Menurut Dinna, prinsip itu sering sekali disalahartikan dengan tidak berbuat apa-apa dan lembek pada pelanggar ketentuan-ketentuan ASEAN, padahal ada beragam mekanisme untuk menjamin kerahasiaan perundingan antar negara anggota.
“Adalah suatu hal yang sangat disayangkan jika Indonesia tidak memanfaatkan momentum ini untuk mengajak ASEAN, mengingat identitas bersama itu pernah mendorong sesama negara anggota untuk saling mendengar dan bukannya saling menutup telinga,” paparnya
“Semua statement pasti ada konsekuensinya, baik positif maupun negatif. Yang penting adalah intensinya dan follow up-nya,” ujar Dinna,mantan utusan Indonesia di ASEAN Intergovernmental Commission on Human Rights.
Polisi duduk di dalam truk-truk yang terparkir di sebuah jalan di pusat Kota Yangon, Myanmar, Senin, 1 Februari 2021.
Polisi duduk di dalam truk-truk yang terparkir di sebuah jalan di pusat Kota Yangon, Myanmar, Senin, 1 Februari 2021.

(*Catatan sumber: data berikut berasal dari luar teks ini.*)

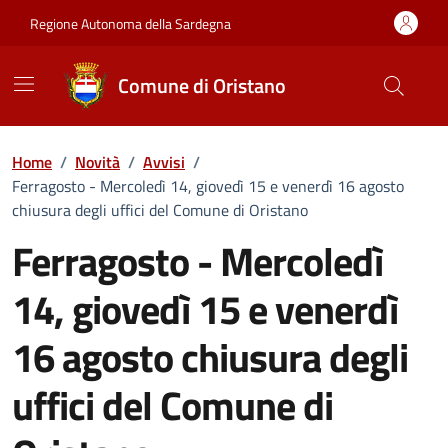
Vai ai contenuti
Vai al Footer
Regione Autonoma della Sardegna
Comune di Oristano
Home
/
Novità
/
Avvisi
/
Ferragosto - Mercoledì 14, giovedì 15 e venerdì 16 agosto
chiusura degli uffici del Comune di Oristano
Ferragosto - Mercoledì
14, giovedì 15 e venerdì
16 agosto chiusura degli
uffici del Comune di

Melihat komposisi kepemimpinan dan kepentingan masing-masing negara anggota ASEAN, Dinna Wishu menilai akan sulit tercapai karena akan membutuhkan waktu untuk mencapai konsesus. Oleh karena itu, tak heran jika negara anggota memilih menyikapinya secara terpisah.
Ia memuji pernyataan awal Kementerian Luar Negeri yang meminta semua pihak di Myanmar untuk menahan diri dan mengedepankan dialog.
“Myanmar itu masih mau mendengar Indonesia, tetapi kalau cara penyampaiannya seakan 'public relations campaign' untuk kepentingan sesaat, sudah pasti akan ditolak,” paparnya.
Di sini lah, imbuh Dinna, dibutuhkan komitmen Kepala Negara Indonesia untuk menjembatani upaya diplomasi di tataran prosedural dan teknis untuk berkembang.
“Ada sejumlah cara diplomatis untuk membuat pernyataan dan diterima secara positif,” katanya.
Bukan pertama kalinya ASEAN dikritik karena isu terkait Myanmar. Sebelumnya beberapa kelompok HAM juga mengecam blok negara di Asia Tenggara itu karena tidak menyikapi aksi kekerasan militer Myanmar terhadap kelompok minoritas Muslim-Rohingya. Perserikatan Bangsa-Bangsa (PBB) dan bahkan Amerika menggambarkan tindakan militer Myanmar itu sebagai “contoh langsung pemusnahan etnis.”